Certain non-coding sequences within the human genome are transcribed into long non-coding RNAs (lncRNAs). As an emerging regulatory factor gaining significant attention in recent years, lncRNAs play a crucial role in the progression of numerous diseases, including cardiovascular disease (CVD). Vascular inflammation, a critical process in the development of cardiovascular disease, may involve lncRNAs expressed with cell- and tissue-specific patterns. This suggests lncRNAs hold substantial potential as novel biomarkers for disease treatment (49).

MALAT1 is a highly conserved long non-coding RNA initially identified as associated with lung adenocarcinoma metastasis. Subsequent studies revealed its critical role in vascular inflammation. MALAT1 regulates inflammatory responses in a cell-specific manner. It interacts with NF-κB to reduce cellular cytokine production. Macrophages exhibit MALAT1 upregulation following lipopolysaccharide (LPS) stimulation, while knocking down MALAT1 increases LPS-induced TNF-α and IL-6 expression (50).

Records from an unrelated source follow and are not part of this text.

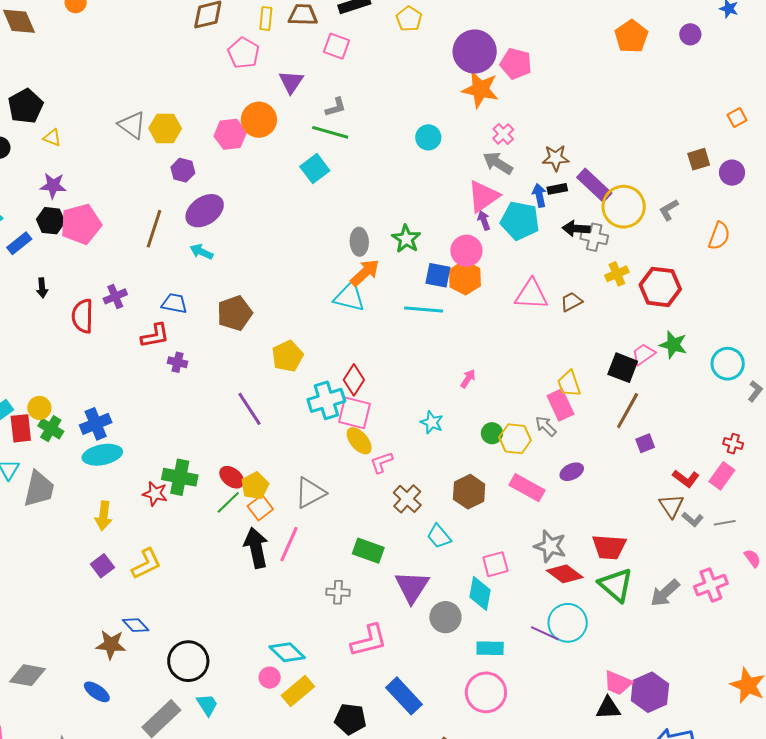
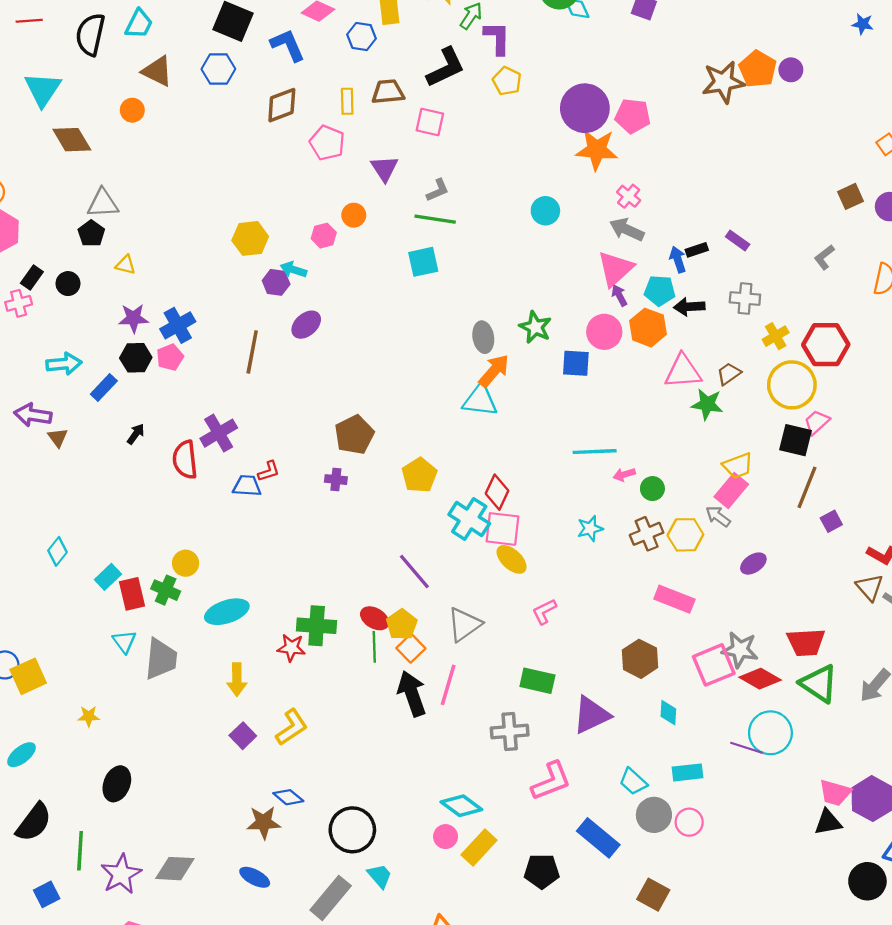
purple circle: (690, 34) -> (791, 70), moved
black pentagon: (26, 106) -> (91, 233), size x0.7
orange circle: (259, 120) -> (354, 215), size x0.6
gray triangle: (132, 125) -> (103, 203), moved, turned -32
pink hexagon: (230, 134) -> (324, 236), size x0.7
brown star: (556, 158) -> (723, 82), moved, size x1.4
cyan square: (315, 169) -> (423, 262), turned 32
purple rectangle: (594, 185) -> (738, 240), size x0.6
yellow circle: (624, 207) -> (792, 385), moved
purple ellipse: (205, 211) -> (306, 325), size x0.7
cyan pentagon: (520, 221) -> (660, 291), size x0.7
pink pentagon: (81, 224) -> (170, 357), size x0.6
black arrow: (576, 229) -> (689, 307), moved
cyan arrow: (201, 252) -> (294, 270), moved
orange hexagon: (465, 278) -> (648, 328), moved
black arrow: (42, 288) -> (136, 434), turned -132
purple cross: (115, 296) -> (219, 433), size x1.4
blue trapezoid: (174, 303) -> (247, 486), moved
cyan line: (424, 310) -> (595, 452), moved
red L-shape: (155, 336) -> (269, 471), size x0.7
green star: (673, 345) -> (707, 404), moved
purple cross: (178, 362) -> (336, 480), moved
pink arrow: (468, 379) -> (624, 475), turned -132
yellow trapezoid: (569, 384) -> (738, 466), turned -84
cyan cross: (326, 400) -> (469, 519), turned -33
pink rectangle: (560, 405) -> (731, 491), turned 72
yellow circle: (39, 408) -> (186, 563), moved
purple line: (249, 409) -> (414, 571), moved
cyan star: (432, 422) -> (590, 528), turned -30
blue cross: (96, 424) -> (178, 325), moved
green circle: (492, 433) -> (652, 489), moved
pink L-shape: (381, 462) -> (544, 611), moved
pink rectangle: (527, 488) -> (674, 599), moved
brown hexagon: (469, 492) -> (640, 659), moved
brown cross: (407, 499) -> (647, 534), moved, turned 32
green line: (228, 502) -> (374, 647), turned -40
cyan trapezoid: (439, 536) -> (633, 782), moved
pink square: (495, 564) -> (714, 665), moved, size x1.4
purple triangle: (412, 587) -> (591, 715), turned 39
gray cross: (338, 592) -> (510, 732), size x1.4
cyan diamond: (480, 593) -> (668, 713), size x0.7
gray circle: (445, 617) -> (654, 815), moved
pink circle: (486, 692) -> (689, 822), size x0.6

lncRNA-MAP3K4 has also been demonstrated to be a crucial inflammatory regulator. During the inflammatory process, lncRNA-MAP3K4 accumulates in the vascular wall and modulates inflammation through cis-regulation via the p38 MAPK pathway. Studies indicate that knocking down lncRNA-MAP3K4 reduces the expression of key inflammatory mediators (such as ICAM-1 and MCP-1) in vascular endothelial cells or smooth muscle cells, decreases monocyte adhesion to the endothelium, and lowers the expression of TNF-α, IL-1β, and COX2 in macrophages (51).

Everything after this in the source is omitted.